Zu den Informationen in Gebärdensprache
Die Kreisbehindertenbeauftragte ist sowohl direkte Ansprechpartnerin für Menschen mit Behinderungen und deren Angehörige als auch Ansprechpartnerin für Verwaltungen und Politik soweit die Belange von Menschen mit Behinderung betroffen sind.Sie arbeitet hauptamtlich, ist nicht weisungsgebunden und unterliegt der Schweigepflicht.Die Stelle wird durch das Ministerium für Soziales und Integration aus Landesmitteln unterstützt.
Aufgaben
Anlaufstelle, Hilfestellung, Unterstützung und Beratung für Angehörige und Betroffene

Die Kreisbehindertenbeauftragte des Landkreises Göppingen ist Ansprechpartnerin für Menschen mit Behinderungen, sowie für deren Angehörige. Sie schlichtet bei Konflikten mit Ämtern, Schulen und anderen Institutionen. Sie berät Betroffene und Angehörige, gibt Hilfestellung bei Antragsstellungen und vermittelt an Fachdienste und Ämter weiter.
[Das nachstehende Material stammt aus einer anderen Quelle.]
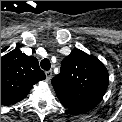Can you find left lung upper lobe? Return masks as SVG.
<instances>
[{"label": "left lung upper lobe", "mask_w": 122, "mask_h": 122, "mask_svg": "<svg viewBox=\"0 0 122 122\" xmlns=\"http://www.w3.org/2000/svg\"><path fill=\"white\" fill-rule=\"evenodd\" d=\"M108 83V71L103 63L79 49L63 59L60 73L52 79L62 105L78 114L99 104Z\"/></svg>", "instance_id": "1"}]
</instances>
Beratung und Begleitung von Kommunen, Verwaltung und Planungsbüros

Die Kreisbehindertenbeauftragte berät Städte, Gemeinden und die Verwaltung des Landkreises bei Fragen zur Barrierefreiheit und den Interessen von Menschen mit Behinderungen, zum Beispiel bei:
- Neu- und Umbauten
- Öffentlichem Nahverkehr
- Gestaltung von öffentlichen Plätzen
Außerdem verfasst sie Berichte und Stellungnahmen bezüglich der Umsetzung von Barrierefreiheitsmaßnahmen im Landkreis Göppingen.
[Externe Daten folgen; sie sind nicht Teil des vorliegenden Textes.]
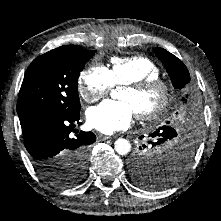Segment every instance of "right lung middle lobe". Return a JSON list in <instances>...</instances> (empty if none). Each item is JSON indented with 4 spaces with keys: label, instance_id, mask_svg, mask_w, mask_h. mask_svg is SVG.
<instances>
[{
    "label": "right lung middle lobe",
    "instance_id": "obj_1",
    "mask_svg": "<svg viewBox=\"0 0 221 221\" xmlns=\"http://www.w3.org/2000/svg\"><path fill=\"white\" fill-rule=\"evenodd\" d=\"M95 51L59 47L32 61L20 88L17 113L52 109L72 114L80 111L78 77ZM90 146L66 153L59 164L39 173L50 184L66 188L85 176Z\"/></svg>",
    "mask_w": 221,
    "mask_h": 221
}]
</instances>
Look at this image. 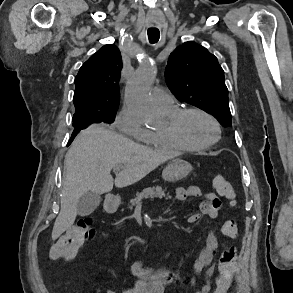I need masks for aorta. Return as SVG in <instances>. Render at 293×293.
I'll list each match as a JSON object with an SVG mask.
<instances>
[{
    "instance_id": "1",
    "label": "aorta",
    "mask_w": 293,
    "mask_h": 293,
    "mask_svg": "<svg viewBox=\"0 0 293 293\" xmlns=\"http://www.w3.org/2000/svg\"><path fill=\"white\" fill-rule=\"evenodd\" d=\"M155 76L154 64L149 59L143 60L125 90L128 108L144 124H153L156 121V114L149 99Z\"/></svg>"
}]
</instances>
Zusammenarbeit mit Selbsthilfegruppen, Vereinen und Trägern von Angeboten

Die Kreisbehindertenbeauftragte engagiert sich aktiv für eine wirkungsvolle Netzwerk- und Öffentlichkeitsarbeit, um zentrale Anliegen sichtbar zu machen und die Inklusion im Landkreis nachhaltig zu fördern.Sie arbeitet dabei eng mit Einrichtungen für Menschen mit Behinderungen, dem Kreisbehindertenring, Selbsthilfegruppen sowie Elterninitiativen zusammen.Durch ihre regelmäßige Teilnahme an Netzwerktreffen und Sitzungen bringt sie die Interessen von Menschen mit Behinderungen gezielt ein und verschafft ihnen Gehör.Ein besonderer Schwerpunkt ihrer Arbeit liegt in der Initiierung und Begleitung von Inklusionsmaßnahmen im gesamten Landkreis.
Beratung
Eine Beratung erfolgt nach telefonischer Vereinbarung entweder im Landratsamt Göppingen oder bei Ihnen zu Hause.
Das Geheimnis gelungener Inklusion
Inklusion gelingt, wenn wir gemeinsam offen, mutig und aktiv handeln:
- Scheu ablegen
- Einfach machen und ausprobieren
- Zusammenarbeiten
- Fragen stellen
- Netzwerke knüpfen
- Lachen und gemeinsam feiern
Informationen
"AHA-Blättle"
Das AHA-Blättle – Informationen einfach erklärt
Das AHA-Blättle soll Menschen mit Behinderungen, Angehörigen und Interessierten dabei helfen, sich in der Fülle an Informationen rund um verschiedene Themen besser zurechtzufinden. Themen wie Rechte, Leistungen und Anträge werden behandelt.Jede familiäre und einzelne Situation ist individuell. Diese Leitfäden und Orientierungshilfen sollen als Unterstützung dienen, um herauszufinden, welche Schritte und Maßnahmen für Sie und Ihre Familie sinnvoll sind. Zusätzlich werden verschiedene Stellen benannt, an die Sie sich wenden können und lässt Platz für eigene Notizen.Es sind mehrere Ausgaben des AHA-Blättles als Reihe geplant. Das Blättle gibt es als PDF-Datei zum Herunterladen oder zum Ausdrucken oder als gedruckte Version bei der Kreisbehindertenbeauftragten.Das AHA-Blättle ist eine kleine Hilfe für den Alltag. Einfach. Verständlich. Zum Mitnehmen.Ein wichtiger Hinweis: Die Informationen in diesem Leitfaden wurden sorgfältig recherchiert, erheben jedoch keinen Anspruch auf Vollständigkeit und Richtigkeit aller Angaben.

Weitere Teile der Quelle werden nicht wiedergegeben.